Figure 11. Cancer cell-derived TGF-β1 induces the metabolic reprogramming of fibroblasts, with increased autophagy, glycolysis and Cav-1 downregulation. (A and B) To directly evaluate if cancer cell-derived TGF-β ligands activates TGF-β signaling in adjacent fibroblasts, we employed a co-culture system. Normal fibroblasts were co-cultured with GFP-positive MDA-MB-231 cells (green) overexpressing TGF-β1 for 4 d. Then, the cells were immunostained with antibodies directed against MCT4, BNIP3, or Cav-1 (red). Nuclei were counter-stained with DAPI (blue). As controls, fibroblasts co-cultured with empty vector Lv-105-MDA-MB-231 cells or TGFβ-RI WT-MDA-MB-231 cells were fixed and stained in parallel.

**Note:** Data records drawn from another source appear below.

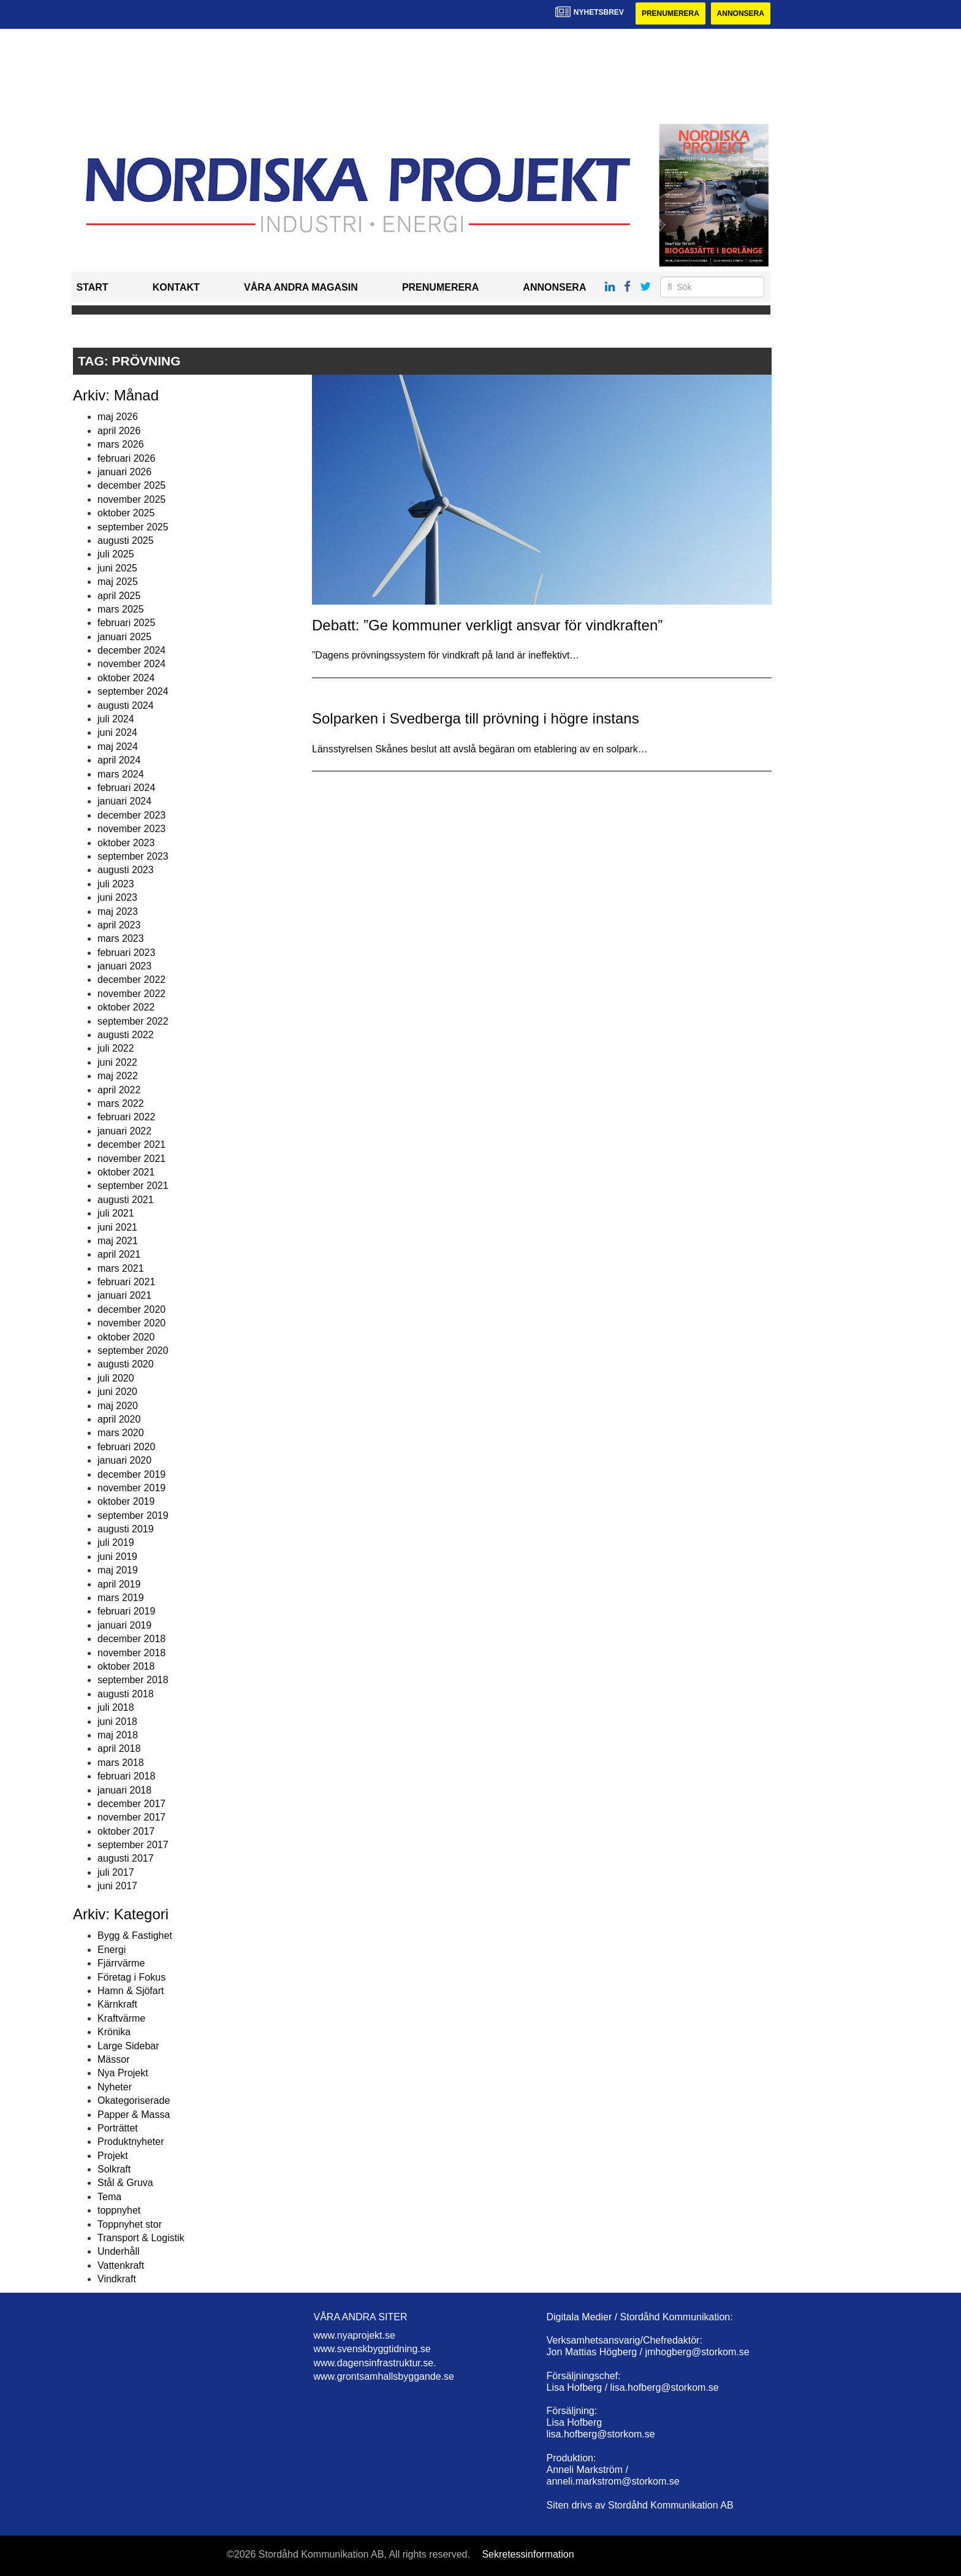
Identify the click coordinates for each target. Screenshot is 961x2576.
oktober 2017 (125, 1831)
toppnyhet (118, 2210)
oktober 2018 (125, 1666)
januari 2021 (124, 1295)
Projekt (112, 2155)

Representative images from confocal cross-sections are shown. (A) The expression of BNIP3 (a mitophagy marker) and MCT4 (a marker of glycolysis and oxidative stress) is increased in fibroblasts co-cultured with TGF-β1-MDA-MB-231 cells, as compared with fibroblasts co-cultured with Lv-105-MDA-MB-231 and TGFβ-RI WT-MDA-MB-231. (B) Cav-1 expression is decreased in fibroblasts co-cultured with TGF-β1-MDA-MB-231 cells, as compared with fibroblasts co-cultured with Lv-105-MDA-MB-231 and TGFβ-RI WT-MDA-MB-231. These results demonstrate that cancer cell-derived-TGF-β1 affects stromal cells in a paracrine fashion, inducing Cav-1 downregulation and the metabolic reprogramming of stromal cells toward a catabolic phenotype. Original magnification, 40×.

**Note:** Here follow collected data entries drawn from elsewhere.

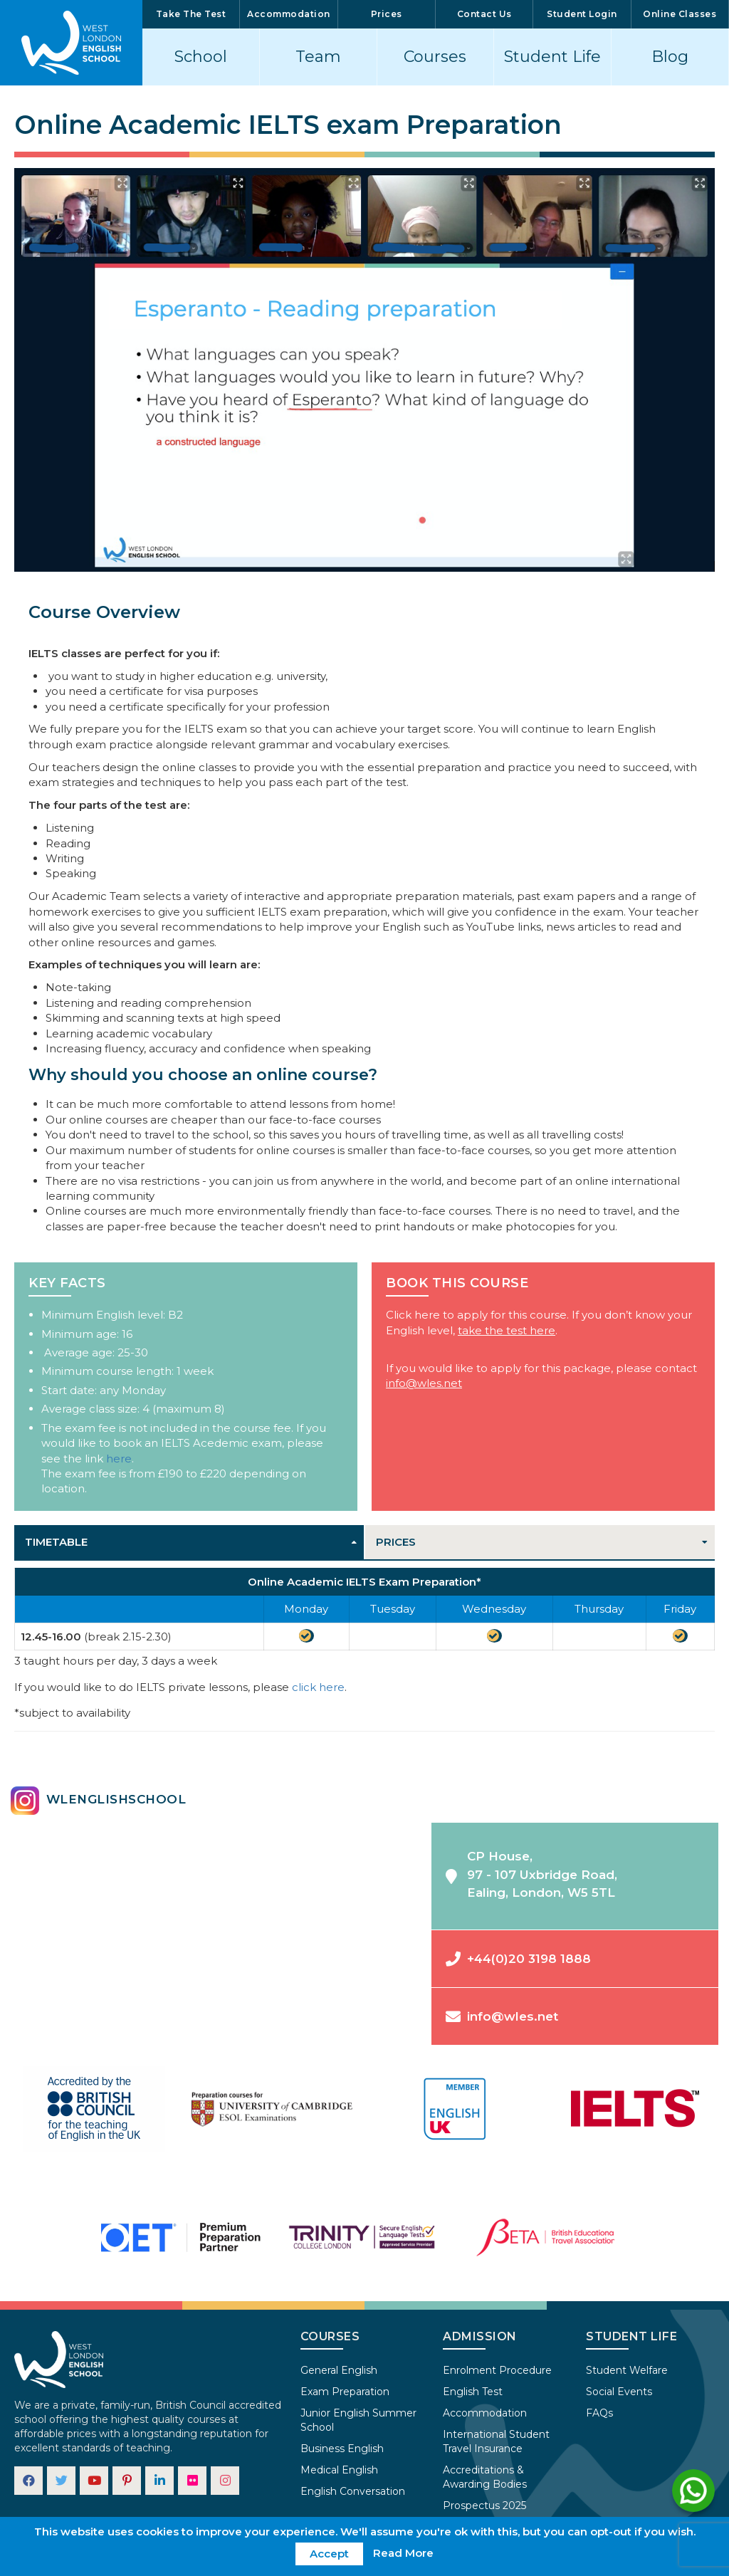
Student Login (582, 14)
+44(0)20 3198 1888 (518, 1959)
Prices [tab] (396, 1542)
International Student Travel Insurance (496, 2441)
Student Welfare (627, 2370)
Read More (403, 2553)
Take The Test (191, 14)
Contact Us (484, 14)
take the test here (506, 1330)
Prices (386, 14)
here (119, 1458)
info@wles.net (424, 1383)
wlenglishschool (98, 1800)
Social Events (619, 2391)
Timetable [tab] (56, 1542)
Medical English (339, 2470)
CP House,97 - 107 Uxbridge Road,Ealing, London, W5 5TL (531, 1874)
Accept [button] (329, 2553)
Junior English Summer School (358, 2420)
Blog (669, 56)
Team (318, 56)
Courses (435, 56)
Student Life (552, 56)
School (200, 56)
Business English (342, 2448)
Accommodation (288, 14)
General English (338, 2370)
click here (318, 1687)
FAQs (599, 2413)
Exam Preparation (344, 2391)
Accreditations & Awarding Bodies (485, 2477)
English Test (473, 2391)
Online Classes (679, 14)
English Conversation (352, 2491)
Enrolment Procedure (497, 2370)
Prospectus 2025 (484, 2505)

Figure 12. TGF-β activated fibroblasts induce the metabolic reprogramming of “normal” fibroblasts, with increased autophagy and Cav-1 downregulation. (A and B) To evaluate if fibroblasts with an activated TGF-β pathway affect adjacent stromal cells, GFP-positive normal fibroblasts (green) were co-cultured with fibroblasts overexpressing TGF-β1, TGFβ-RI WT or the Lv-105 empty vector control for 3 d. Then, cells were immunostained with antibodies against Cav-1 or LC3 (red). To detect LC3, prior to fixation, cells were incubated with HBSS in the presence of 25 μM Chloroquine for 6 h. Fibroblasts co-cultured with fibroblasts overexpressing TGF-β1 or TGFβ-RI WT display decreased levels of Cav-1 (A), but increased activation of LC3 (B), as compared with fibroblasts co-cultured with control fibroblasts. Importantly, matched images were acquired using identical exposure settings. Original magnification, 40× for (A), and 80× for (B).

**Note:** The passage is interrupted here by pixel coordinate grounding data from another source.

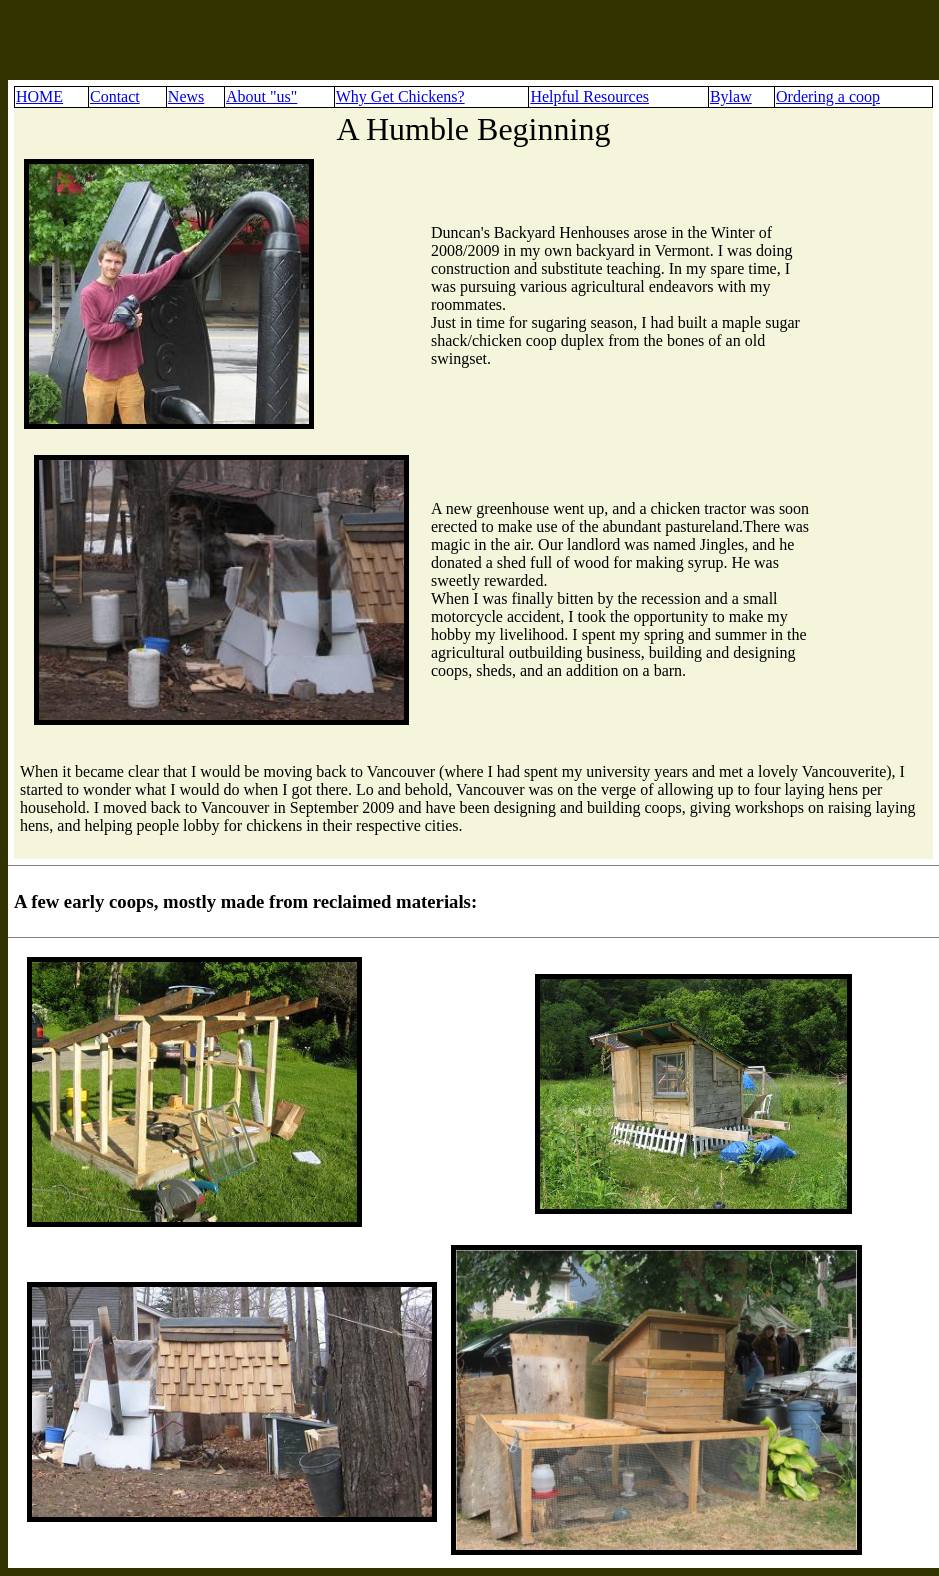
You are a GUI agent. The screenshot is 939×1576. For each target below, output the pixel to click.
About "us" (261, 96)
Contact (115, 96)
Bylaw (731, 96)
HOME (39, 96)
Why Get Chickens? (400, 96)
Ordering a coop (828, 96)
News (186, 96)
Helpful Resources (589, 96)
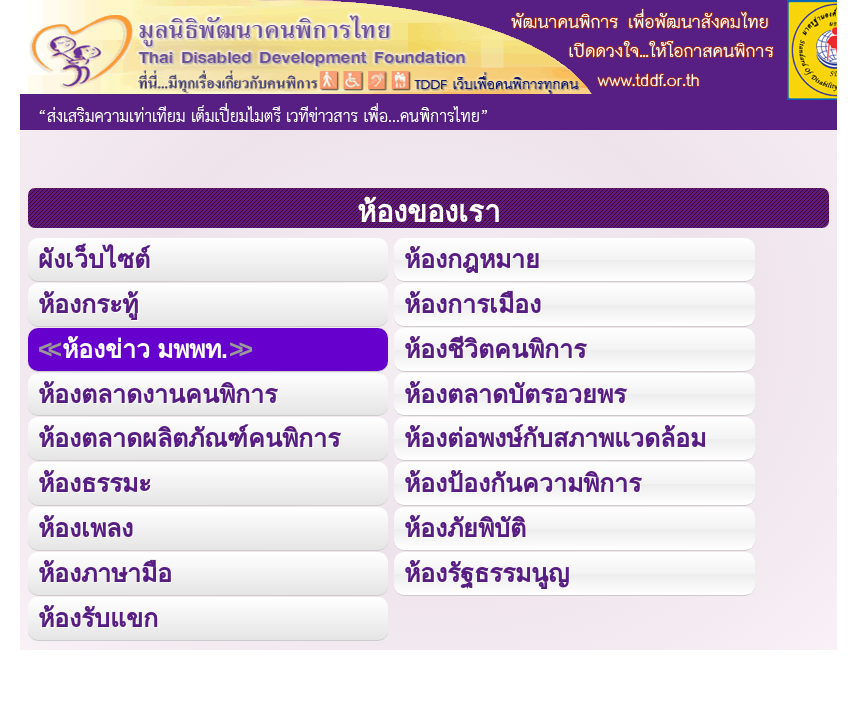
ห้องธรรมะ (94, 483)
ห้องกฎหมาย (472, 259)
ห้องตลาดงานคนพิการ (157, 394)
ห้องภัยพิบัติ (465, 528)
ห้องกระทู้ (88, 304)
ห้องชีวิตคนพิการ (495, 349)
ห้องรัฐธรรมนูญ (486, 573)
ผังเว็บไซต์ (94, 259)
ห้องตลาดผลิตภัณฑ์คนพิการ (189, 438)
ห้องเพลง (85, 528)
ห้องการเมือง (472, 304)
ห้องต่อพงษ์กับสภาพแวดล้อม (555, 438)
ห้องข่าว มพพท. (145, 349)
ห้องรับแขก (98, 618)
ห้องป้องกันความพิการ (522, 483)
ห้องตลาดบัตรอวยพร (515, 394)
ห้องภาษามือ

Figure 13. Autocrine and paracrine TGF-β signaling in cancer-associated fibroblasts fuels the anabolic growth of adjacent breast cancer cells. (A) Autocrine Loop. Stromal-derived TGF-β activates signaling in stromal cells in an autocrine fashion, leading to fibroblast activation. Activated catabolic fibroblasts then promote the mitochondrial activity and anabolic growth of adjacent epithelial cancer cells. (B) Paracrine Loop. Cancer cell-derived-TGF-β ligands affect stromal cells in a paracrine fashion, leading to fibroblast activation (catabolism) and enhanced tumor growth. However, activation of the TGF-β pathway in cancer cells does not influence tumor growth. (C) Fibroblast Activation. Ligand-dependent or cell-autonomous activation of the TGF-β pathway in stromal cells induces fibroblast activation. Features of activated fibroblasts include increased expression of myofibroblast markers, and metabolic reprogramming toward catabolic metabolism. Thus, TGF-β-activated fibroblasts show increased oxidative stress, autophagy/mitophagy and glycolysis, and downregulation of Cav-1. These metabolic alterations can also spread to neighboring “normal” fibroblasts in a paracrine fashion and greatly sustain the anabolic growth of breast cancer cells.